Settings lets you change the sync service, its behavior, notification sounds (which I love the new sounds), whether or not to have a unified timeline, and my favorite, automatically turning on the dark theme at night. It flips to dark at 7pm local time and back to light at 7am.
The Help button in the Settings panel explains the various gestures available. There’s good stuff there. Be sure to check it out.
Composing
Composing a tweet is rather straightforward. You tap out your tweet. If you don’t like it, tap the character count to bring up a delete circle, tap again to delete it all.
Tap the location glyph to add your location, or the camera to add a photo.
There is no longer a choice of photo services. It is just Twitter’s photo service. I’m okay with that.
However, it is somewhat misleading in that Twitterrific will let you take a video or choose one from the library, but it will not upload anywhere. The Iconfactory told me this is an oversight, and video options will be removed for now in a future update. They didn’t say, but I suspect they think Twitter will have its own video service. Honestly, it makes sense. If that happens, I am sure we will see the return of video uploading to Twitterrific.
Taking Flight
In the week I have had Twitterrific 5, I am enamored with the new direction The Iconfactory has taken their flagship app.
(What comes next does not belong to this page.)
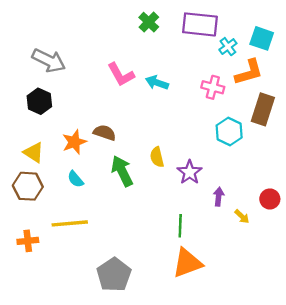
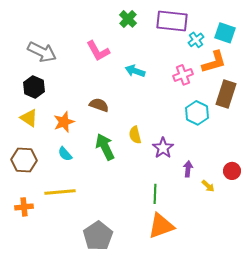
pink L-shape: (121, 74) -> (98, 51), moved
pink cross: (213, 87) -> (183, 75), turned -36
brown semicircle: (105, 133) -> (99, 105), moved
yellow triangle: (34, 152) -> (29, 118), moved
It is clean, light, and fun. Delightful and adorable are other adjectives I’ve used so far.
Everything loads fast, looks fantastic, and the gestures have ruined me.
Twitterrific has been and still is my favorite Twitter app. Of course, there is room for improvement, but there always is. The Iconfactory told me streaming is on the roadmap, as well as a Mac counterpart (I can’t even look at the Mac app anymore, that’s how good this is).
Twitterrific 5 is available now (or will be shortly) on iTunes for an introductory price of $2.99. The regular price will be $5.99.
Twitterrific 5 doesn’t have all the bells & whistles. But I do think it has what most people will want out of a Twitter client. Just enough power to do more than before, but not overwhelming where many features go unused.
If you appreciate fantastic design, speed, and overall delight, Twitterrific 5 is for you.